Już sam Hogwart jest sam w sobie niezwykły, a teraz pomyślcie o wszystkich niecodziennych rzeczach, które autorka wplotła w akcję i którym musieli stawić czoło bohaterowie. Z przyjemnością uczestniczyłam w śledztwie prowadzonym przez Harry’ego i spółkę. A kiedy już myślałam, że już nic bardziej niezwykłego mnie nie spotka, nadszedł czas na finał historii, który idealnie pasował do całości i był jednym z lepszych, jakie miała okazję czytać! Naprawdę, mogłabym czytać w kółko samą końcówkę książki, a chyba nigdy nie miałabym dość – po prostu mnie oczarował! A najlepsze jest to, że część zagadek zostało rozwiązanych, ale jeszcze wiele sekretów czeka na odkrycie w przyszłych częściach ;)

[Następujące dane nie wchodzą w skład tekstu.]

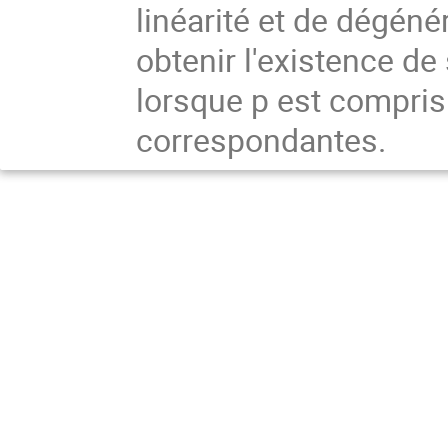
linéarité et de dégéné
obtenir l'existence de
lorsque p est compris 
correspondantes.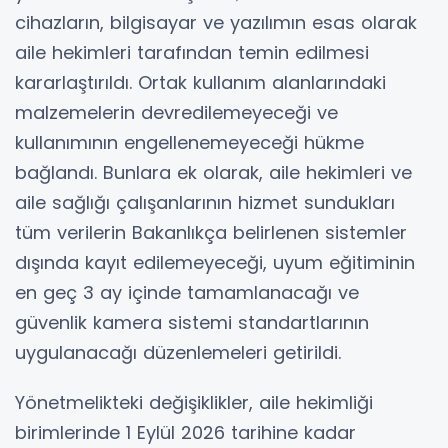
cihazların, bilgisayar ve yazılımın esas olarak
aile hekimleri tarafından temin edilmesi
kararlaştırıldı. Ortak kullanım alanlarındaki
malzemelerin devredilemeyeceği ve
kullanımının engellenemeyeceği hükme
bağlandı. Bunlara ek olarak, aile hekimleri ve
aile sağlığı çalışanlarının hizmet sundukları
tüm verilerin Bakanlıkça belirlenen sistemler
dışında kayıt edilemeyeceği, uyum eğitiminin
en geç 3 ay içinde tamamlanacağı ve
güvenlik kamera sistemi standartlarının
uygulanacağı düzenlemeleri getirildi.
Yönetmelikteki değişiklikler, aile hekimliği
birimlerinde 1 Eylül 2026 tarihine kadar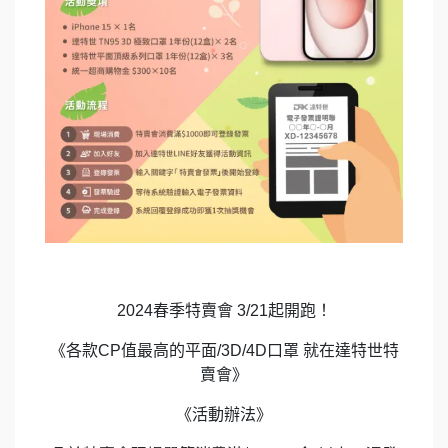
2024春季特賣會 3/21起開跑！
《各款CP值最高的平面/3D/4D口罩 就在達特世特
賣會》
《活動辦法》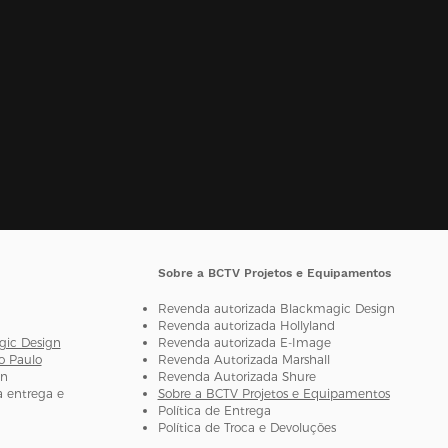
Sobre a BCTV Projetos e Equipamentos
Revenda autorizada Blackmagic Design
Revenda autorizada H
ollyland
gic Design
Revenda autorizada E-Image
o Paulo
Revenda Autorizada Marshall
gn
Revenda Autorizada Shure
 entrega e
Sobre a BCTV Projetos e Equipamentos
Política de Entrega
Política de Troca e Devoluções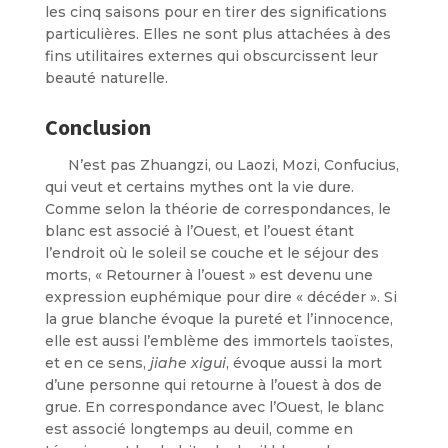
les cinq saisons pour en tirer des significations
particulières. Elles ne sont plus attachées à des
fins utilitaires externes qui obscurcissent leur
beauté naturelle.
Conclusion
N’est pas Zhuangzi, ou Laozi, Mozi, Confucius,
qui veut et certains mythes ont la vie dure.
Comme selon la théorie de correspondances, le
blanc est associé à l’Ouest, et l’ouest étant
l’endroit où le soleil se couche et le séjour des
morts, « Retourner à l’ouest » est devenu une
expression euphémique pour dire « décéder ». Si
la grue blanche évoque la pureté et l’innocence,
elle est aussi l’emblème des immortels taoïstes,
et en ce sens,
jiahe
xigui
, évoque aussi la mort
d’une personne qui retourne à l’ouest à dos de
grue. En correspondance avec l’Ouest, le blanc
est associé longtemps au deuil, comme en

„– Za Harry’ego Pottera… za chłopca, który przeżył!” *
Może i jest to kolejna historia z cyklu: „od zera do bohatera”, w końcu Harry stał się sławny za coś, co nie było nawet jego zasługą i dopiero musiał udowodnić ile tak naprawdę jest wart. Może i jest to dziecinna historia o chłopcu, który pewnego dnia odkrył, że ma magiczną moc. Może i jestem za stara na tego typu historie. A może ta książka jest dziełem szatana, bo mówi o czarach i magii, które ma na celu zdeprawowanie współczesnego społeczeństwa. Nieważne. Kocham tego typu historie i dla mnie „Harry Potter i Kamień Filozoficzny” jest początkiem naprawdę cudownej przygody, traktującej o najważniejszych wartościach w życiu człowieka: miłości, przyjaźni, odwadze, dobroci, a także walce ze złem i potędze marzeń. Mam do niej ogromny sentyment, bo to od niej zaczęłam swoją przygodę z serią pani Rowling i nigdy nie dam jej się kurzyć na półce ;)
* Wszystkie cytaty pochodzą z książki (kolejno strony: 57, 74, 136, 300, 307 i 22 :)).